The stock market is a casualty in the Fed’s fight against inflation. Will the entire economy follow? If so, will the Fed make a dovish pivot?
- Gold needs interest rates to fall, the dollar to weaken, or the market to lose faith in the Fed. If the Fed turns dovish, all of these things could happen at once.
- The Fed Funds Rate is rising at the fastest pace since the 1980s. How much pain is the Fed willing to inflict to bring down inflation?
- If the FOMC starts loosening policy, investors will realize they have lost control of the economy. Gold serves as a hedge against the disasters of central banking.
Gold Looks for a Trigger
Gold is trading around its 200-day moving average, seemingly unable to find much upward momentum. Rising interest rates and a rising U.S. dollar, two of gold’s primary headwinds, have been the story of 2022.
Still, gold is slightly up on the year. To find any real bullish momentum, one of three things needs to happen:
- Interest rates start to fall. The Fed is dead set on cranking up interest rates while they can, although they could quickly change their minds if the U.S. economy takes a turn for the worse and unemployment starts rising.

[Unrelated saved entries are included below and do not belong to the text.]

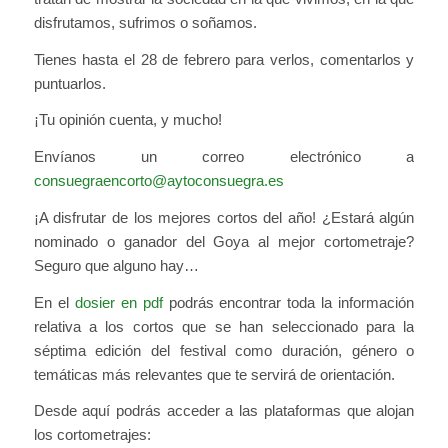
disfrutamos, sufrimos o soñamos.
Tienes hasta el 28 de febrero para verlos, comentarlos y
puntuarlos.
¡Tu opinión cuenta, y mucho!
Envíanos un correo electrónico a
consuegraencorto@aytoconsuegra.es
¡A disfrutar de los mejores cortos del año! ¿Estará algún
nominado o ganador del Goya al mejor cortometraje?
Seguro que alguno hay…
En el
dosier en pdf
podrás encontrar toda la información
relativa a los cortos que se han seleccionado para la
séptima edición del festival como duración, género o
temáticas más relevantes que te servirá de orientación.
Desde aquí podrás acceder a las plataformas que alojan
los cortometrajes:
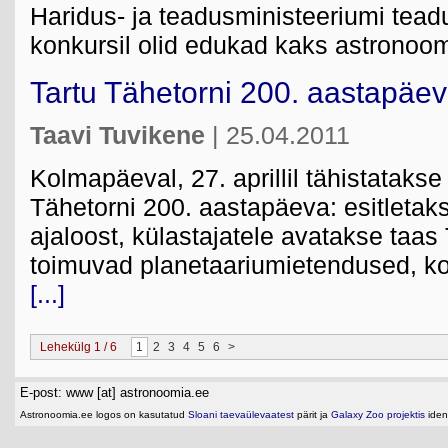
Haridus- ja teadusministeeriumi tead
konkursil olid edukad kaks astronoomi
Tartu Tähetorni 200. aastapäev
Taavi Tuvikene
| 25.04.2011
Kolmapäeval, 27. aprillil tähistatakse
Tähetorni 200. aastapäeva: esitletak
ajaloost, külastajatele avatakse taa
toimuvad planetaariumietendused, kon
[...]
Lehekülg 1 / 6
1
2
3
4
5
6
>
E-post: www [at] astronoomia.ee
Astronoomia.ee logos on kasutatud
Sloani taevaülevaatest
pärit ja
Galaxy Zoo projektis
ident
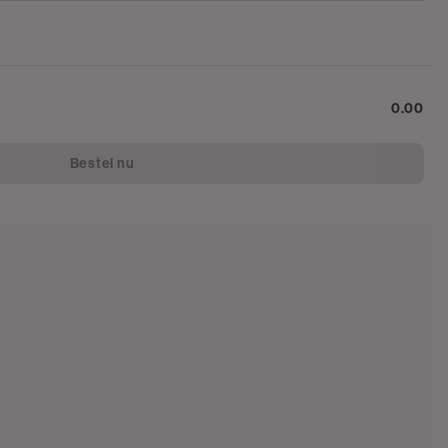
0.00
Bestel nu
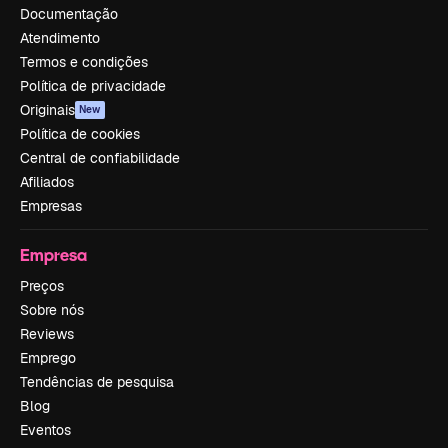
Documentação
Atendimento
Termos e condições
Política de privacidade
Originais
New
Política de cookies
Central de confiabilidade
Afiliados
Empresas
Empresa
Preços
Sobre nós
Reviews
Emprego
Tendências de pesquisa
Blog
Eventos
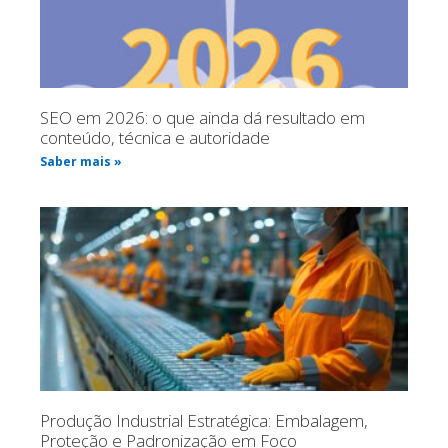
SEO em 2026: o que ainda dá resultado em
conteúdo, técnica e autoridade
Saber mais »
Produção Industrial Estratégica: Embalagem,
Proteção e Padronização em Foco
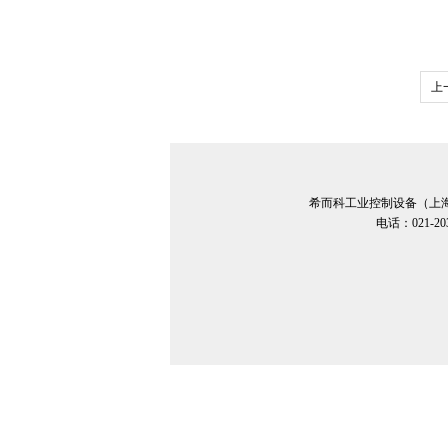
上
量
希而科工业控制设备（上
电话：021-20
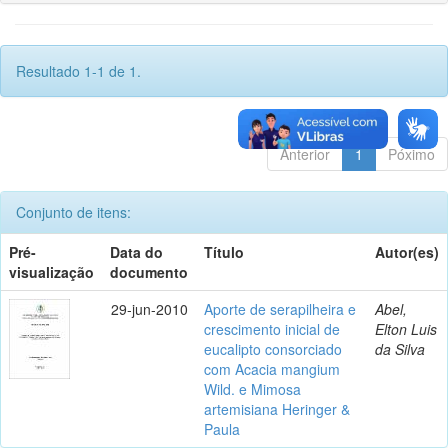
Resultado 1-1 de 1.
Anterior
1
Póximo
Conjunto de itens:
Pré-
Data do
Título
Autor(es)
visualização
documento
29-jun-2010
Aporte de serapilheira e
Abel,
crescimento inicial de
Elton Luis
eucalipto consorciado
da Silva
com Acacia mangium
Wild. e Mimosa
artemisiana Heringer &
Paula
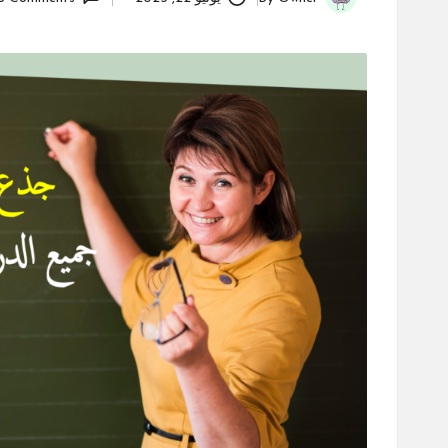
Posted
by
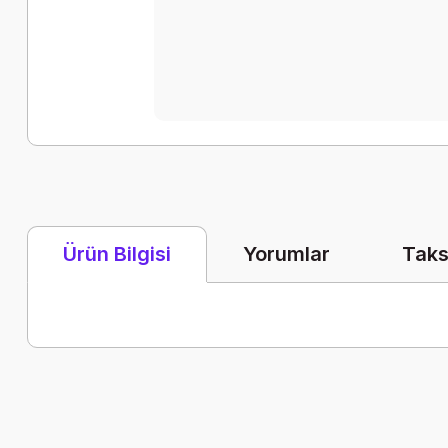
Yorumlar
Taks
Ürün Bilgisi
Bu ürünün fiyat bilgisi, resim, ürün açıklamalarında ve diğer k
Görüş ve önerileriniz için teşekkür ederiz.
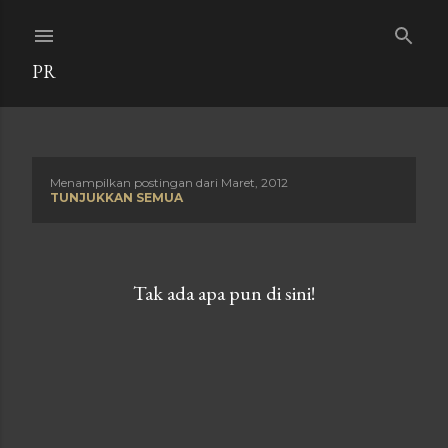
Langsung ke konten utama
PR
Menampilkan postingan dari Maret, 2012
P
TUNJUKKAN SEMUA
o
s
Tak ada apa pun di sini!
t
i
n
g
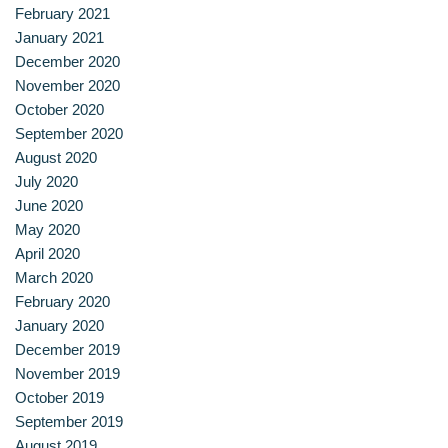
February 2021
January 2021
December 2020
November 2020
October 2020
September 2020
August 2020
July 2020
June 2020
May 2020
April 2020
March 2020
February 2020
January 2020
December 2019
November 2019
October 2019
September 2019
August 2019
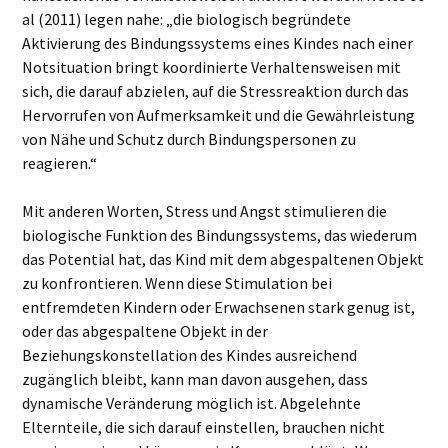
al (2011) legen nahe: „die biologisch begründete
Aktivierung des Bindungssystems eines Kindes nach einer
Notsituation bringt koordinierte Verhaltensweisen mit
sich, die darauf abzielen, auf die Stressreaktion durch das
Hervorrufen von Aufmerksamkeit und die Gewährleistung
von Nähe und Schutz durch Bindungspersonen zu
reagieren.“
Mit anderen Worten, Stress und Angst stimulieren die
biologische Funktion des Bindungssystems, das wiederum
das Potential hat, das Kind mit dem abgespaltenen Objekt
zu konfrontieren. Wenn diese Stimulation bei
entfremdeten Kindern oder Erwachsenen stark genug ist,
oder das abgespaltene Objekt in der
Beziehungskonstellation des Kindes ausreichend
zugänglich bleibt, kann man davon ausgehen, dass
dynamische Veränderung möglich ist. Abgelehnte
Elternteile, die sich darauf einstellen, brauchen nicht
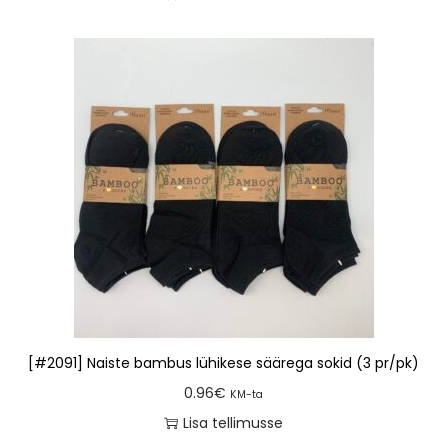
[#2091] Naiste bambus lühikese säärega sokid (3 pr/pk)
0.96
€
KM-ta
Lisa tellimusse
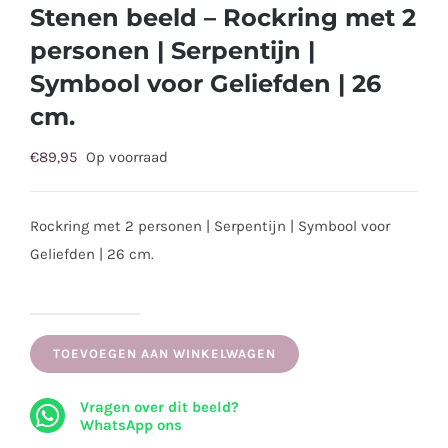
Stenen beeld – Rockring met 2
personen | Serpentijn |
Symbool voor Geliefden | 26
cm.
€
89,95
Op voorraad
Rockring met 2 personen | Serpentijn | Symbool voor
Geliefden | 26 cm.
Stenen
beeld
TOEVOEGEN AAN WINKELWAGEN
-
Vragen over dit beeld?
Rockring
WhatsApp ons
met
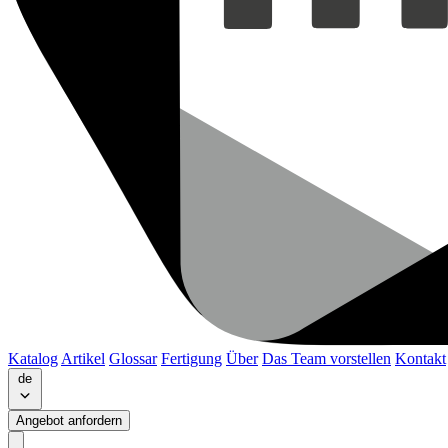
Katalog
Artikel
Glossar
Fertigung
Über
Das Team vorstellen
Kontakt
de
Angebot anfordern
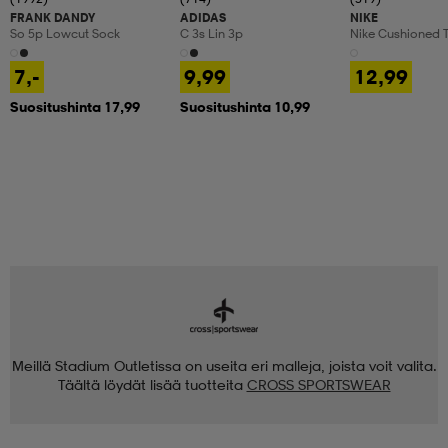
FRANK DANDY
ADIDAS
NIKE
So 5p Lowcut Sock
C 3s Lin 3p
Nike Cushioned T
Crew Socks
7,-
9,99
12,99
Suositushinta 17,99
Suositushinta 10,99
Meillä Stadium Outletissa on useita eri malleja, joista voit valita.
Täältä löydät lisää tuotteita
CROSS SPORTSWEAR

- The U.S. dollar starts dropping. This could happen if U.S. inflation remains stubbornly high or the Fed shifts to a more dovish policy.
- Investors lose hope in the stock market and turn toward safe-havens. So far, investors have only revoked a small percentage of the funds invested in the stock market, failing to find any alternatives. If the U.S. enters a recession or the S&P 500 officially enters a bear market, investors could begin a mass migration to gold.
As inflation took the world by storm, the “Federal Funds Rate” climbed into news headlines. The Fed Funds Rate is the Fed’s primary tool to adjust monetary policy, which means it has drastic implications for the financial markets and the economy.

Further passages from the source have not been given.